Per superare la fase dell'emergenza permanente, Gabriele Bini lancia un pacchetto di proposte strutturali ed innovative indirizzate all'amministrazione comunale e alle istituzioni sanitarie della Valle del Serchio. L'obiettivo è trasformare Bagni di Lucca in un ambito territoriale fortemente attrattivo per i giovani professionisti, superando le rigidità della burocrazia.
«Fidarsi solo dei bandi ordinari dell'ASL non basta più: un comune montano e articolato come il nostro deve fare la sua parte offrendo condizioni di lavoro e di vita che spingano i medici a scegliere Bagni di Lucca e a rimanerci», spiega Gabriele Bini.
Il piano articolato da Bini si concentra su tre direttrici principali:
- Incentivi residenziali e burocratici: La messa a disposizione a canone zero di immobili comunali ad uso abitativo o professionale per i primi tre anni ai nuovi medici che scelgano di aprire lo studio principale nel capoluogo o nelle frazioni.

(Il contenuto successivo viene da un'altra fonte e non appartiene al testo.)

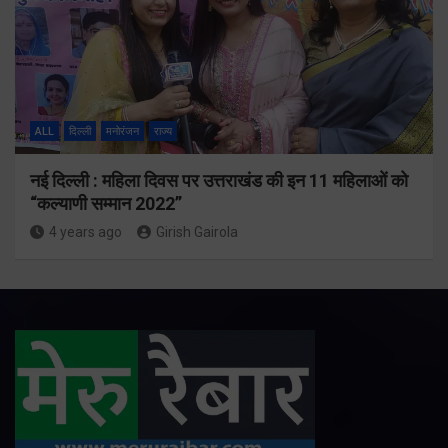
ALL
दिल्ली
मनोरंजन
राज्य
नई दिल्ली : महिला दिवस पर उत्तराखंड की इन 11 महिलाओं को
“कल्याणी सम्मान 2022”
4 years ago
Girish Gairola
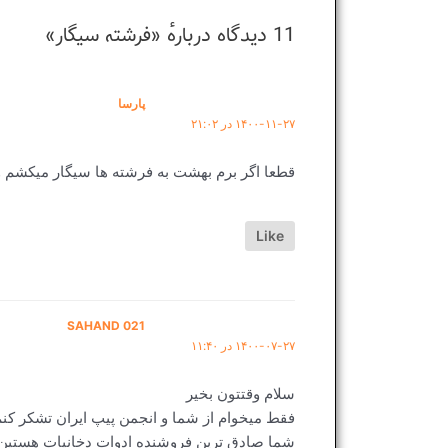
11 دیدگاه دربارهٔ «فرشته سیگار»
پارسا
۱۴۰۰-۱۱-۲۷ در ۲۱:۰۲
قطعا اگر برم بهشت به فرشته ها سیگار میکشم و
Like
SAHAND 021
۱۴۰۰-۰۷-۲۷ در ۱۱:۴۰
سلام وقتتون بخیر
فقط میخوام از شما و انجمن پیپ ایران تشکر کن
شما صادق ترین فروشنده ادوات دخانیات هستین که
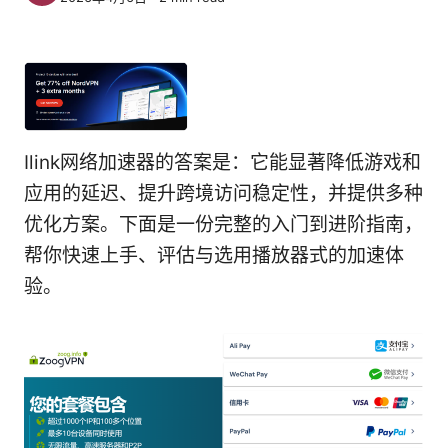
Ilink网络加速器的答案是：它能显著降低游戏和
应用的延迟、提升跨境访问稳定性，并提供多种
优化方案。下面是一份完整的入门到进阶指南，
帮你快速上手、评估与选用播放器式的加速体
验。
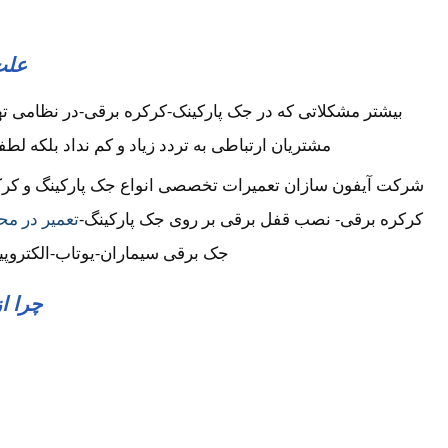
علت
بیشتر مشکلاتی که در جک پارکینک-کرکره برقی-در نظامی ت
مشتریان ارتباطی به تردد زیاد و کم نداد بلکه لطف
شرکت آیفون سازان تعمیرات تخصصی انواع جک پارکینگ و کرکره
کرکره برقی- نصب قفل برقی بر روی جک پارکینگ-
تعمیر در مح
جک برقی سیماران-یوتاب-الکتروپی
چرا ا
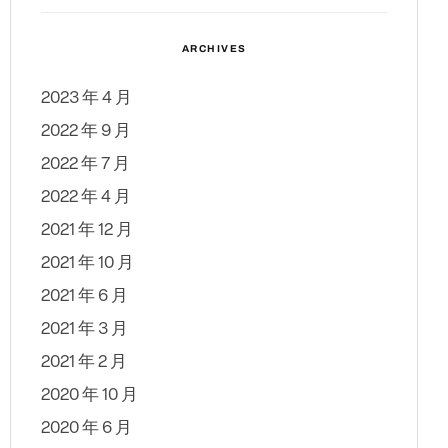
ARCHIVES
2023 年 4 月
2022 年 9 月
2022 年 7 月
2022 年 4 月
2021 年 12 月
2021 年 10 月
2021 年 6 月
2021 年 3 月
2021 年 2 月
2020 年 10 月
2020 年 6 月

A questo si affianca la creazione di un servizio di segreteria e supporto amministrativo condiviso, a carico o in convenzione con il Comune, per sollevare i medici dal carico burocratico quotidiano.
- Mobilità e assistenza nelle frazioni: L'istituzione di un "Ambulatorio Mobile di Frazione", un mezzo polifunzionale attrezzato per raggiungere periodicamente i paesi più isolati (come Montefegatesi, Benabbio o Lucchio), consentendo visite programmate senza costringere i medici a sostenere i costi di gestione di molteplici sedi private. Previsti inoltre contributi comunali di servizio per le spese di carburante legate alle visite domiciliari in montagna.
- Formazione e rete territoriale: L'attivazione di convenzioni con gli atenei della regione per accreditare il territorio come sede di tirocinio pratico per i medici in formazione di medicina generale, unita ad accordi d'ambito con i comuni limitrofi della Valle del Serchio.
«Non possiamo rassegnarci alla desertificazione dei servizi essenziali. Le soluzioni esistono e richiedono solo volontà politica e visione territoriale per essere attuate», conclude Bini.